The International Monetary Fund said Friday it will disburse 191.8 million U.S. dollars in emergency aid to North Macedonia to help it cope with the economic impact of the COVID-19 pandemic.
The loan, which has been approved under the lender's Rapid Financing Instrument (RFI), will help the tiny Balkan country finance the health and macroeconomic stabilization measures and meet the urgent balance of payments needs arising from the virus crisis, the IMF said.
The Washington-based lender decided earlier this week to disburse emergency aid equalling 100 percent of quotas that its members have with the IMF, which doubled the previously set amount to 100 billion U.S. dollars. The loans are provided in the form of immediate disbursements and would be mostly given to low-income emerging-market countries to mitigate the economic shocks of the coronavirus.
The coronavirus pandemic has taken a major toll on the North Macedonia economy, the lender said, forecasting a four percent decline in the real gross domestic product in 2020 due to a fall in both domestic and external demand.

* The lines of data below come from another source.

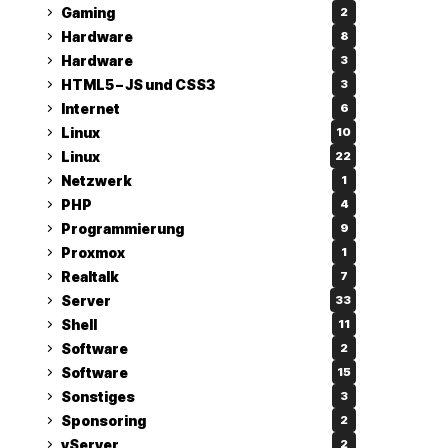
Gaming
2
Hardware
8
Hardware
3
HTML5 – JS und CSS3
3
Internet
6
Linux
10
Linux
22
Netzwerk
1
PHP
4
Programmierung
9
Proxmox
1
Realtalk
7
Server
33
Shell
11
Software
2
Software
15
Sonstiges
3
Sponsoring
2
vServer
2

Macedonia had projected its GDP would grow 3.8 percent this year.
The country has recorded 711 cases of coronavirus infection and 32 deaths.
"The authorities quickly responded with targeted and temporary fiscal policy support to limit the social and economic impact of the health emergency," Tao Zhang, the IMF Executive Board deputy managing director and acting chair, said in a statement.
Zhang said the country's central bank has cut its monetary policy rate and implemented regulatory changes to encourage banks to restructure debts of high-quality borrowers affected by the pandemic.
He also said authorities have committed to rebuild fiscal buffers once the crisis is over and implement the structural reforms needed to preserve debt sustainability and speed up income convergence to European Union countries.
Last month, the EU pledged to start membership negotiations with North Macedonia and Albania after two years of delays.
North Macedonia has become NATO's newest member earlier this month following a long process that included a change to the country's name.
Kosovo
Meanwhile, the International Monetary Fund has also approved a 51.6-million-euro (56.06 million U.S. dollars) loan for Kosovo to tackle the economic crisis caused by the coronavirus and address urgent balance of payments issues, the international lender said.
It said the pandemic will hit Kosovo's economy hard. While Kosovo is not a member of either the European Union or the Euro zone, the country unilaterally adopted euro in 2002 during the United Nations Interim Administration mandate.
Medical workers carry a patient who is suspected of having coronavirus disease (COVID-19) in a hospital in Pristina, Kosovo, March 16, 2020. /Reuters
Medical workers carry a patient who is suspected of having coronavirus disease (COVID-19) in a hospital in Pristina, Kosovo, March 16, 2020. /Reuters
"The economy is expected to contract by five percent in 2020 as tourism receipts, remittances, exports of goods, and FDI will decrease due to travel restrictions and the effect of COVID-19 in trading partners and remittance-originating countries," the IMF said in a statement.
The small Balkan region had expected to see economic growth of around four percent this year.
The government said it will inject some 180 million euros into the roughly eight-billion-euro economy to help the private sector cope with the crisis.
As of late on Friday some 250 people were infected with the coronavirus in Kosovo, including seven deaths.
The IMF has received requests for emergency financing from more than 90 countries and regions since the global pandemic prevailed.
Some countries like Iran have been not yet been granted the emergency loans.
In Iran's case, the U.S., which has veto power in the executive board, has been attempting to block the issuance of these loans. The Trump administration cited reasons such as uncertainty over whether the emergency funds will be used to tackle the crisis in its bit against the Iranian request, while Tehran has been pressing the IMF to process the request.
Iran has one of the deadliest coronavirus outbreaks, with over 4,000 deaths recorded.
The IMF said it had an overall lending capacity of one trillion U.S. dollars and would do all it can to come to countries' aid. Apart from issuing emergency loans, it is also exploring other options to lend its support for countries to stem the crisis.
It is looking at ways to provide additional liquidity support, including through creation of a new short-term liquidity line, and solutions that would allow lending even to countries whose debt was unsustainable, IMF Managing Director Kristalina Georgieva said on Thursday.
But she also painted an extremely grim picture of the coronavirus toll on global economy. The pandemic will turn global economic growth "sharply negative" in 2020, triggering the worst fallout since the 1930s Great Depression, with only a partial recovery seen in 2021, she said.